In theory the fades could be moved between buttons (requires new method, I haven't tested it yet). Fades only have one name, and are attached directly to buttons anyways, so I'm not seeing any way to "fix" the situation except switching the fades or breaking the link like I did. Note that switching out the contents of the button would make it more difficult to do things like animate the buttons (say, slide over in the case of an earlier hero death), since you'd have a moving target.
I have a fix for all the other stuff that you mentioned, but the one I just uploaded is actually different, in that it split the update and display cycle (which would make it easier to update all heroes, even ones for other players). Is that more what you meant for IPO? I'm reasonably certain that doing switching with static buttons isn't going to gain much in terms of code simplicity.
comment:19 by , 8 years ago
Potential use of a cache:
The template could be copied to g_Heroes
to avoid grabbing it every tick. However it is cached already in g_TemplateData
and for any stupid unexpected the reason the template of the entitystate might update, so not doing that.

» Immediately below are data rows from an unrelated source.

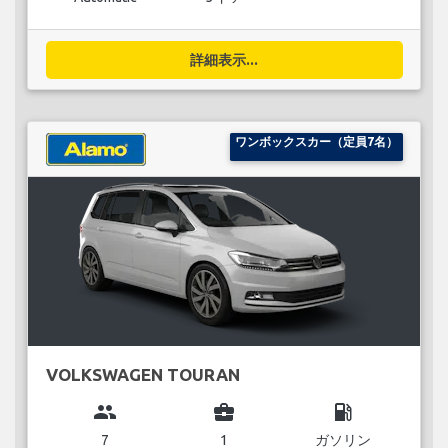
詳細表示...
ワンボックスカー（定員7名）
VOLKSWAGEN TOURAN
group
business_center
local_gas_station
7
1
ガソリン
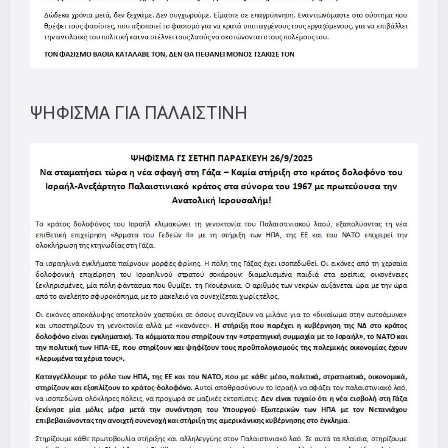
ΨΗΦΙΣΜΑ ΓΙΑ ΠΑΛΑΙΣΤΙΝΗ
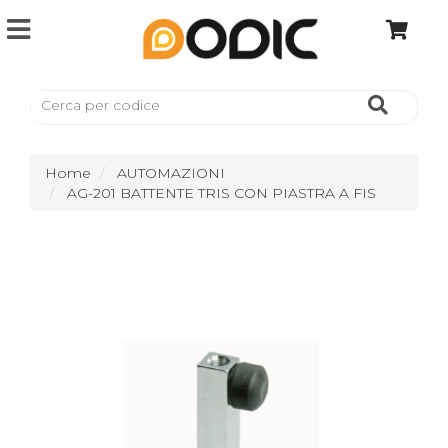
Home
AUTOMAZIONI
AG-201 BATTENTE TRIS CON PIASTRA A FIS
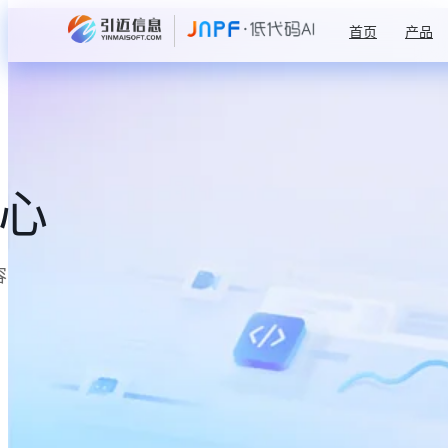
首页
产品
中心
容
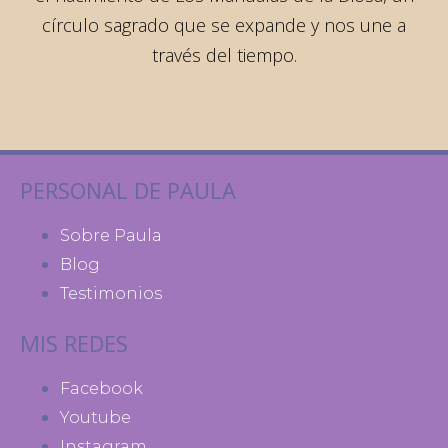
círculo sagrado que se expande y nos une a
través del tiempo.
PERSONAL DE PAULA
Sobre Paula
Blog
Testimonios
MIS REDES
Facebook
Youtube
Instagram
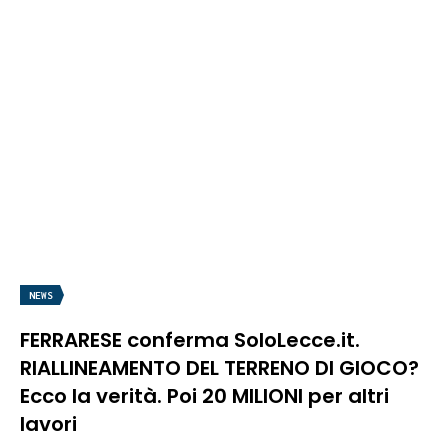
NEWS
FERRARESE conferma SoloLecce.it.
RIALLINEAMENTO DEL TERRENO DI GIOCO?
Ecco la verità. Poi 20 MILIONI per altri
lavori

Here the things I changed:
- I think you want
some
... (instead offind
) - Used
for (let slot in ...children)
instead of a .length check - Lines should end with an operator or semicolon (
+ "\n" +
), that brace should be closed in the same level of indentation button
instead ofEngine.GetGUIObjectByName("unitHeroButton[" + slot + "]")
- Extended the comment of
g_Heroes
- two spaces:
g_Heroes = g_Heroes
... - Removed 1 tab indentation from
buttons.forEach...
andcolorFade_attackUnit...
- Removed
// Setup tooltip
- Few newlines
comment:20 by , 8 years ago
Argh, yes, that should have been some (was wanting includes
again).
I didn't realize for (let slot in ...children)
would work, that's much cleaner, yes.
Some care should be taken when implementing this as multiple hero icons will overlap with unit group icons (Ctrl-1 to 0 to create).